Self casting a void pointer to point to int in C program is it possible?

Question

I was writing a program to dynamically generate arrays, just as an experiment to clear off rust , still a student and havent been doing C code for a while: See the block which is marked with "WORKING" comment in code below.

Constraint : you have only one void pointer to point to user requested/generated type array(the array can be a float, int, double, char)
you do not get to create pointers of any other type in main routine.

Is it possible to self cast a void pointer to (int *)

Here is some weird code:

#include <stdio.h>
#include <stdlib.h>

//prototypes
int* create_int_arr(int);

int main()
{
    int choice, arr_size;
    void* arr_ptr;
    printf("Please enter what kind of array you want?");
    printf("\nOptions are :");
    printf("\n1: int 2:float 3:char 4:double");
    scanf("%d",&choice );
    printf("\nHow many elements in the array do you want?");
    scanf("%d",&arr_size);
    switch(choice){
        case 1: printf("\nYou have chosen Integer array");
            arr_ptr =(int *) create_int_arr(arr_size);
            printf("\nThe array starts at %p",arr_ptr);
            break;
        case 2: printf("\nYou have chosen Float array");
            //create_float_arr();
            break;
        case 3: printf("\nYou have chosen a char array");
            //create_char_arr();
            break;
        case 4: printf("\nYou have chosen a double array");
            //create_double_arr();
            break;
        default:printf("\nYou have not chosen properly! Exiting!");
            return 0;
            break;
    }
    //arr_ptr = (int *)arr_ptr    <= does nothing FAIL! self cast
    int i;
    for(i=0;i<arr_size;i++)
    {
        //==========WORKING =============
        *(int*)arr_ptr = i;           //casting the void pointer to int to store values every time, would like to self cast the void pointer to int* permanently any way to do this?
                  //i know i can declare a new int pointer and cast the void* into int* but lets just say that was not an option for arguments sake

        printf("\n%d", *(int *)arr_ptr);
        //=================================
    }

    return 0;
}

int* create_int_arr(int size){
    int * ptr = malloc(sizeof(int)*size);
    printf("\nThe array starts at %p",ptr);
    return ptr;
} 

Help me out pro ppl at C! :)

Answer 1

Yes void pointer can be typecasted.

While your are tying to assign & print the value, the base address is not incremented.
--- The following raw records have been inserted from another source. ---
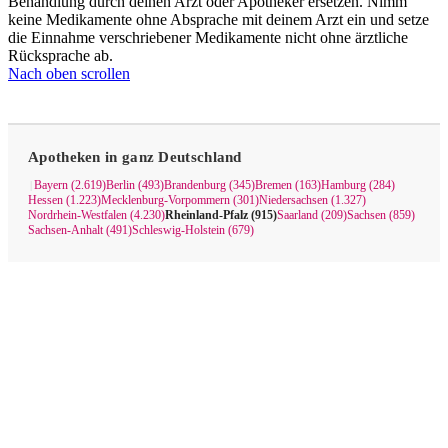
Behandlung durch deinen Arzt oder Apotheker ersetzen. Nimm
keine Medikamente ohne Absprache mit deinem Arzt ein und setze
die Einnahme verschriebener Medikamente nicht ohne ärztliche
Rücksprache ab.
Nach oben scrollen
Apotheken in ganz Deutschland
Bayern (2.619)
Berlin (493)
Brandenburg (345)
Bremen (163)
Hamburg (284)
|
Hessen (1.223)
Mecklenburg-Vorpommern (301)
Niedersachsen (1.327)
Nordrhein-Westfalen (4.230)
Rheinland-Pfalz (915)
Saarland (209)
Sachsen (859)
Sachsen-Anhalt (491)
Schleswig-Holstein (679)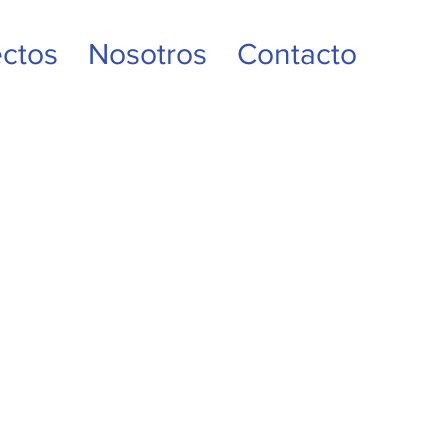
ctos
Nosotros
Contacto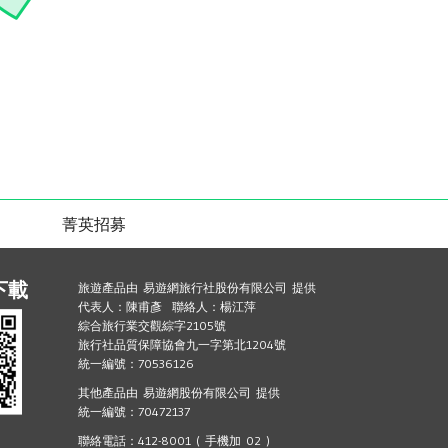
菁英招募
下載
旅遊產品由 易遊網旅行社股份有限公司 提供
代表人：陳甫彥 聯絡人：楊江萍
綜合旅行業交觀綜字2105號
旅行社品質保障協會九一字第北1204號
統一編號：70536126
其他產品由 易遊網股份有限公司 提供
統一編號：70472137
聯絡電話：412-8001 ( 手機加 02 )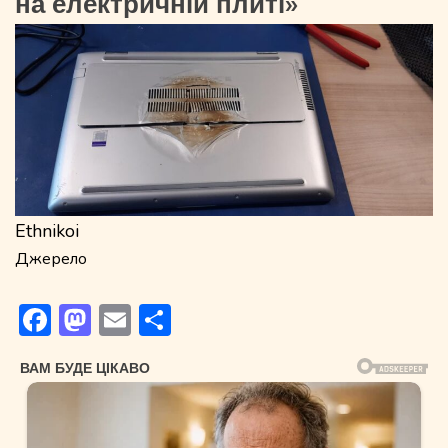
на електричній плиті»
Ethnikoi
Джерело
Facebook
Mastodon
Email
Поділитися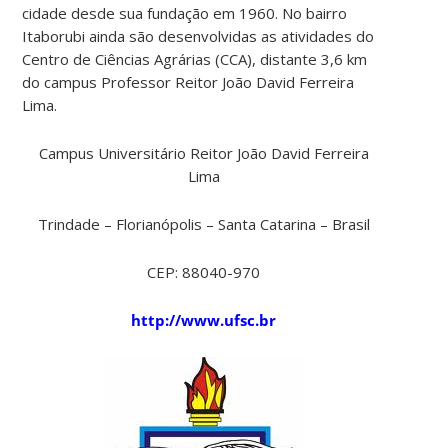
cidade desde sua fundação em 1960. No bairro
Itaborubi ainda são desenvolvidas as atividades do
Centro de Ciências Agrárias (CCA), distante 3,6 km
do campus Professor Reitor João David Ferreira
Lima.
Campus Universitário Reitor João David Ferreira
Lima
Trindade – Florianópolis – Santa Catarina – Brasil
CEP: 88040-970
http://www.ufsc.br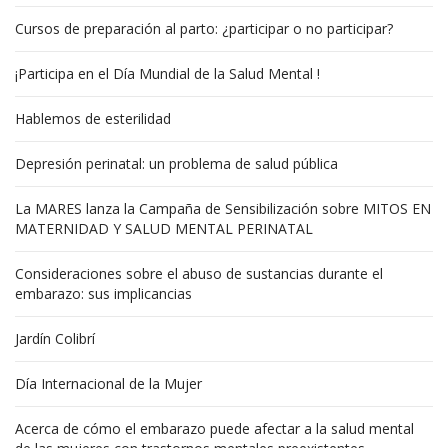
Cursos de preparación al parto: ¿participar o no participar?
¡Participa en el Día Mundial de la Salud Mental !
Hablemos de esterilidad
Depresión perinatal: un problema de salud pública
La MARES lanza la Campaña de Sensibilización sobre MITOS EN
MATERNIDAD Y SALUD MENTAL PERINATAL
Consideraciones sobre el abuso de sustancias durante el
embarazo: sus implicancias
Jardín Colibrí
Día Internacional de la Mujer
Acerca de cómo el embarazo puede afectar a la salud mental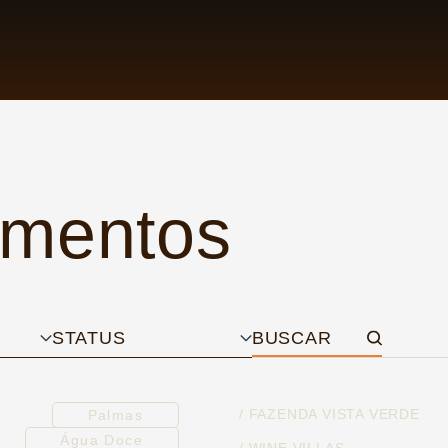
mentos
STATUS
BUSCAR
/ FAZENDA VISTA VERDE
Palmas
Água Doce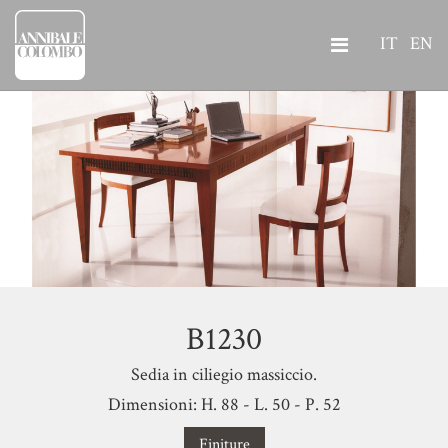
IT
EN
B1230
Sedia in ciliegio massiccio.
Dimensioni: H. 88 - L. 50 - P. 52
Finiture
Find the correction here

*(int*)(arr_ptr+i) = i; 
printf("\n%d", *(int *)(arr_ptr+i));

arr_ptr is a pointer, which holds only the base address.In your case, traverses from base address and assign the value.

Answer 2

Your function already returns a int* , so just change the type of your pointer to int* and delete all the casts. A good C program should not contain casts but chose the right type for all variables from the start.

Then, effectively as mahendiran says, the for -loop is probably not what you want it to do. Just use arr_ptr[i] = i; to write i in the i th place of the array.

Answer 3

The casting in your program is not correct. malloc() returns a void * pointer which needs to be cast to int * as shown below.

int* create_int_arr(int size){
            int * ptr = (int *)malloc(sizeof(int)*size);
            printf("\nThe array starts at %p",ptr);
            return ptr;
}

The return value from create_int_array should be saved in an int * ptr. In the example it is being saved in arr_ptr which is a void * causing the int * typing to be removed. the c language does not provide a mechanism for remembering what type a variable was cast to in the past. All it knows is the type of reference currently being performed.